In Asbury’s vivid chronicle, Scorsese discovered a deadly subculture of hoodlums with names like the Bowery Boys, the Plug Uglies, the Short Tails and the Dead Rabbits, the latter so called, it was said, because they carried a dead rabbit on a pike as their battle standard. In these pages, he was introduced to legions of once-notorious gangsters, among them Bill “the Butcher” Poole, Red Rocks Farrell, Slobbery Jim, Sow Madden, Piggy Noles, Suds Merrick, Cowlegged Sam McCarthy, Eat ’Em Up Jack McManus. Not all the thugs, he discovered, were male. Hell-Cat Maggie, legend has it, filed her front teeth to points and wore artificial brass fingernails, the better to lacerate her adversaries.
Behind much of the violence lay a clash that involved, on the one hand, a population of largely protestant Americans, some of them with 18th-century English and Dutch roots in the New World, some of them more recent arrivals. This group collectively came to be known as nativists, for their perceived entitlement to native American soil. They squared off against Catholic Irish immigrants who arrived in the millions during the 19th century. Nativists “looked at the Irish coming off the boats,” Scorsese adds, “and said, ‘What are you doing here?’ It was chaos, tribal chaos.”
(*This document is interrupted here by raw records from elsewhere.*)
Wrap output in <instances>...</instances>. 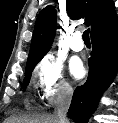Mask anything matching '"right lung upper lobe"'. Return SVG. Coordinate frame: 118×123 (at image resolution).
Returning <instances> with one entry per match:
<instances>
[{"instance_id": "cb5924a9", "label": "right lung upper lobe", "mask_w": 118, "mask_h": 123, "mask_svg": "<svg viewBox=\"0 0 118 123\" xmlns=\"http://www.w3.org/2000/svg\"><path fill=\"white\" fill-rule=\"evenodd\" d=\"M66 9L70 18L86 19L85 24L91 27V39L107 33L118 23L112 0H67ZM56 28V11L49 5L36 19L26 70L35 66L49 51Z\"/></svg>"}]
</instances>
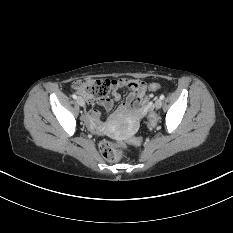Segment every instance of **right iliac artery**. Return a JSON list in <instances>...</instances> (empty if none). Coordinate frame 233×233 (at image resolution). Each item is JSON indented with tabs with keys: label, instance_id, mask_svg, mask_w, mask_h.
<instances>
[{
	"label": "right iliac artery",
	"instance_id": "1",
	"mask_svg": "<svg viewBox=\"0 0 233 233\" xmlns=\"http://www.w3.org/2000/svg\"><path fill=\"white\" fill-rule=\"evenodd\" d=\"M72 97H73L74 99H77V96H76L75 94H73Z\"/></svg>",
	"mask_w": 233,
	"mask_h": 233
}]
</instances>
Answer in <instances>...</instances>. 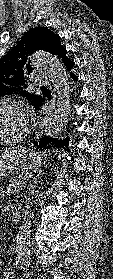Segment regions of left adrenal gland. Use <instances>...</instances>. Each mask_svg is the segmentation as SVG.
<instances>
[{"label":"left adrenal gland","mask_w":113,"mask_h":279,"mask_svg":"<svg viewBox=\"0 0 113 279\" xmlns=\"http://www.w3.org/2000/svg\"><path fill=\"white\" fill-rule=\"evenodd\" d=\"M37 179H38V176L37 178H34V183L33 185L31 186V188L34 190L35 189V185L37 184Z\"/></svg>","instance_id":"a2214340"}]
</instances>
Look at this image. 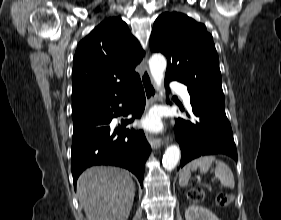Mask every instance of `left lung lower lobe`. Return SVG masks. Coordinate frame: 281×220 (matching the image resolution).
<instances>
[{
    "label": "left lung lower lobe",
    "mask_w": 281,
    "mask_h": 220,
    "mask_svg": "<svg viewBox=\"0 0 281 220\" xmlns=\"http://www.w3.org/2000/svg\"><path fill=\"white\" fill-rule=\"evenodd\" d=\"M168 85L169 81H165ZM192 111L187 115L192 120L177 119L176 139L180 143L183 167L190 160L211 154H225L237 161L236 145L230 123L225 114V104L202 101L201 95L191 92ZM183 111V107H180Z\"/></svg>",
    "instance_id": "1"
}]
</instances>
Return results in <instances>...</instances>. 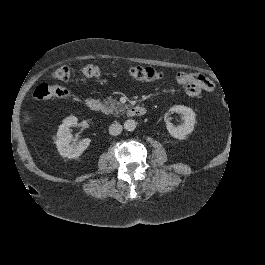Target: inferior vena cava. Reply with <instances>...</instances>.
<instances>
[{
    "instance_id": "inferior-vena-cava-1",
    "label": "inferior vena cava",
    "mask_w": 265,
    "mask_h": 265,
    "mask_svg": "<svg viewBox=\"0 0 265 265\" xmlns=\"http://www.w3.org/2000/svg\"><path fill=\"white\" fill-rule=\"evenodd\" d=\"M121 130H122V127L117 122H114L113 124H111L108 129L109 134L112 136L119 135L121 133Z\"/></svg>"
}]
</instances>
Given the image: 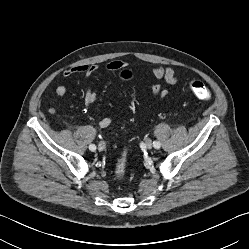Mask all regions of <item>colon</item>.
Segmentation results:
<instances>
[{"label":"colon","mask_w":249,"mask_h":249,"mask_svg":"<svg viewBox=\"0 0 249 249\" xmlns=\"http://www.w3.org/2000/svg\"><path fill=\"white\" fill-rule=\"evenodd\" d=\"M121 76L124 78H131L132 73L123 70ZM188 87L191 92L200 100H210L212 97L211 91L200 81H190Z\"/></svg>","instance_id":"5ec220e1"}]
</instances>
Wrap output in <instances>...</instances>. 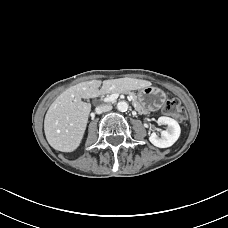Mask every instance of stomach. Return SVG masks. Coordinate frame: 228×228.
Masks as SVG:
<instances>
[{"label":"stomach","instance_id":"0dacf381","mask_svg":"<svg viewBox=\"0 0 228 228\" xmlns=\"http://www.w3.org/2000/svg\"><path fill=\"white\" fill-rule=\"evenodd\" d=\"M166 100V94L159 88L147 86L137 93V101L142 109L155 111L161 108Z\"/></svg>","mask_w":228,"mask_h":228}]
</instances>
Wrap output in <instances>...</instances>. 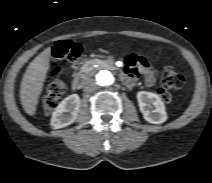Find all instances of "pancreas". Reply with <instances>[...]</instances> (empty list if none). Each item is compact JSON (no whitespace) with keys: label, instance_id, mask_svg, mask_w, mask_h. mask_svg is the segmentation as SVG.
Listing matches in <instances>:
<instances>
[{"label":"pancreas","instance_id":"pancreas-1","mask_svg":"<svg viewBox=\"0 0 212 183\" xmlns=\"http://www.w3.org/2000/svg\"><path fill=\"white\" fill-rule=\"evenodd\" d=\"M94 64H98L101 68H106V69H114L112 66V62L105 60V61H100V60H89L88 62L85 63L84 67L85 69L91 68Z\"/></svg>","mask_w":212,"mask_h":183}]
</instances>
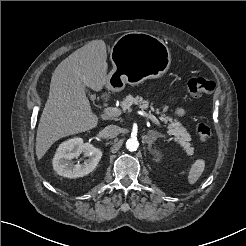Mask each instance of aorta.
<instances>
[{
	"instance_id": "762f6f07",
	"label": "aorta",
	"mask_w": 246,
	"mask_h": 246,
	"mask_svg": "<svg viewBox=\"0 0 246 246\" xmlns=\"http://www.w3.org/2000/svg\"><path fill=\"white\" fill-rule=\"evenodd\" d=\"M126 148L129 150V151H136L137 148L139 147V142L136 138H129L127 141H126Z\"/></svg>"
}]
</instances>
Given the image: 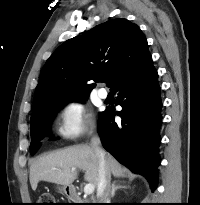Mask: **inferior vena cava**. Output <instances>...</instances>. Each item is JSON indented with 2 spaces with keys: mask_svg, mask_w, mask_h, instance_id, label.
Segmentation results:
<instances>
[{
  "mask_svg": "<svg viewBox=\"0 0 200 205\" xmlns=\"http://www.w3.org/2000/svg\"><path fill=\"white\" fill-rule=\"evenodd\" d=\"M91 146L99 158V182L97 186V197L100 200L99 203H110V180L111 175L107 168L105 153L101 148V141L99 136H93L91 138Z\"/></svg>",
  "mask_w": 200,
  "mask_h": 205,
  "instance_id": "inferior-vena-cava-1",
  "label": "inferior vena cava"
}]
</instances>
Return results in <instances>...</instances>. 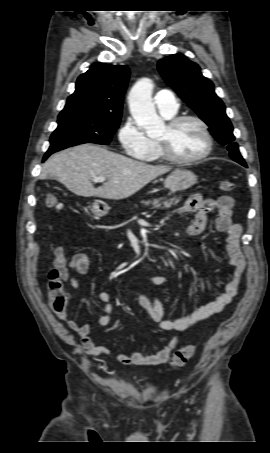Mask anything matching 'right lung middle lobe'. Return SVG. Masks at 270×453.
I'll list each match as a JSON object with an SVG mask.
<instances>
[{
	"label": "right lung middle lobe",
	"instance_id": "1",
	"mask_svg": "<svg viewBox=\"0 0 270 453\" xmlns=\"http://www.w3.org/2000/svg\"><path fill=\"white\" fill-rule=\"evenodd\" d=\"M120 117L97 113H77L58 117V127L50 137L47 152H56L82 143L109 144L119 127Z\"/></svg>",
	"mask_w": 270,
	"mask_h": 453
}]
</instances>
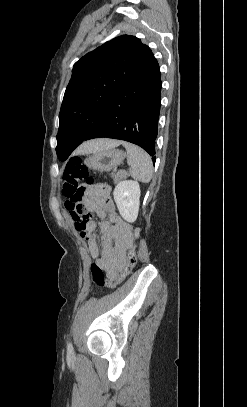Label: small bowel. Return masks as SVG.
Masks as SVG:
<instances>
[{
    "label": "small bowel",
    "mask_w": 247,
    "mask_h": 407,
    "mask_svg": "<svg viewBox=\"0 0 247 407\" xmlns=\"http://www.w3.org/2000/svg\"><path fill=\"white\" fill-rule=\"evenodd\" d=\"M65 208L91 256L107 278L115 280L126 265L133 235L131 227L116 212L110 198V187L98 185L91 188L82 202L74 204L68 199ZM92 213L102 219L100 237Z\"/></svg>",
    "instance_id": "obj_1"
}]
</instances>
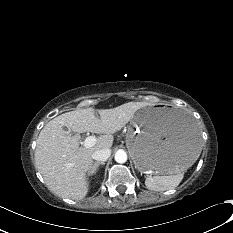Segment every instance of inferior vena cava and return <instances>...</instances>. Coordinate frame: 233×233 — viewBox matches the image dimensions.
<instances>
[{
    "label": "inferior vena cava",
    "mask_w": 233,
    "mask_h": 233,
    "mask_svg": "<svg viewBox=\"0 0 233 233\" xmlns=\"http://www.w3.org/2000/svg\"><path fill=\"white\" fill-rule=\"evenodd\" d=\"M110 155H111V150L108 148H103L95 151L92 154V159L96 161L104 162L110 157Z\"/></svg>",
    "instance_id": "obj_1"
}]
</instances>
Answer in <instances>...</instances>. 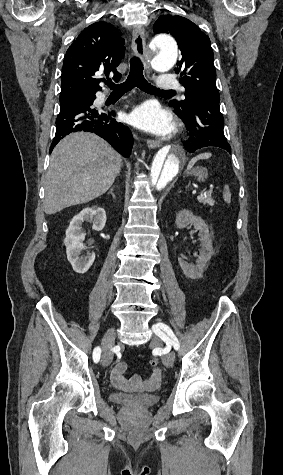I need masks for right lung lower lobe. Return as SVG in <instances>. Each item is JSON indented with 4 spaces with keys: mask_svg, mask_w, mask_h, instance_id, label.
<instances>
[{
    "mask_svg": "<svg viewBox=\"0 0 283 475\" xmlns=\"http://www.w3.org/2000/svg\"><path fill=\"white\" fill-rule=\"evenodd\" d=\"M95 99L94 95L60 102V113L56 119V134L50 153L66 135L77 131H88L105 139L124 157L130 156L133 145L130 129L113 118L115 111L93 108Z\"/></svg>",
    "mask_w": 283,
    "mask_h": 475,
    "instance_id": "98d812e1",
    "label": "right lung lower lobe"
}]
</instances>
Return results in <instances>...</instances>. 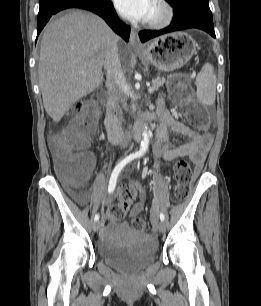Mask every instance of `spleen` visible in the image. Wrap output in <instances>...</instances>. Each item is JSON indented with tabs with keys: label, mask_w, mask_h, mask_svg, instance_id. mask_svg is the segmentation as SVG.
Masks as SVG:
<instances>
[{
	"label": "spleen",
	"mask_w": 261,
	"mask_h": 306,
	"mask_svg": "<svg viewBox=\"0 0 261 306\" xmlns=\"http://www.w3.org/2000/svg\"><path fill=\"white\" fill-rule=\"evenodd\" d=\"M197 97L204 105H212L216 97V76L213 66L205 63L196 76Z\"/></svg>",
	"instance_id": "1"
}]
</instances>
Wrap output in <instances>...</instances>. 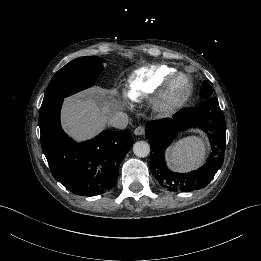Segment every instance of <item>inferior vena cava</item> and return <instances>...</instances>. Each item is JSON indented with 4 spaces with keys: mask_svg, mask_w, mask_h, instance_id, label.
<instances>
[{
    "mask_svg": "<svg viewBox=\"0 0 261 261\" xmlns=\"http://www.w3.org/2000/svg\"><path fill=\"white\" fill-rule=\"evenodd\" d=\"M128 115L124 112H116L115 115L110 117L109 124L118 129H124L128 125Z\"/></svg>",
    "mask_w": 261,
    "mask_h": 261,
    "instance_id": "inferior-vena-cava-1",
    "label": "inferior vena cava"
}]
</instances>
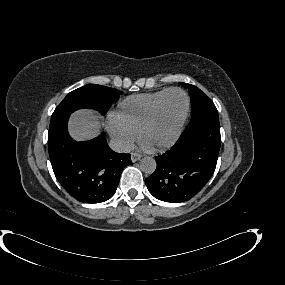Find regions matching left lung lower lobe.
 Returning <instances> with one entry per match:
<instances>
[{
    "label": "left lung lower lobe",
    "instance_id": "0a47b994",
    "mask_svg": "<svg viewBox=\"0 0 285 285\" xmlns=\"http://www.w3.org/2000/svg\"><path fill=\"white\" fill-rule=\"evenodd\" d=\"M220 142L216 107L199 111L175 145L156 157L157 168L145 179L149 192L171 203L194 197L215 171Z\"/></svg>",
    "mask_w": 285,
    "mask_h": 285
}]
</instances>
In Asbury’s book, Scorsese recognized something larger than a portrait of the city’s bygone lowlife. As the descendant of immigrants himself (his grandparents arrived from Sicily at the turn of the century), he saw in the bloody street fighting of the mid-19th century a battle for nothing less than democracy itself. “The country was up for grabs, and New York was a powder keg,” says Scorsese. “This was the America not of the West with its wide open spaces, but of claustrophobia, where everyone was crushed together. If democracy didn’t happen in New York, it wasn’t going to happen anywhere.”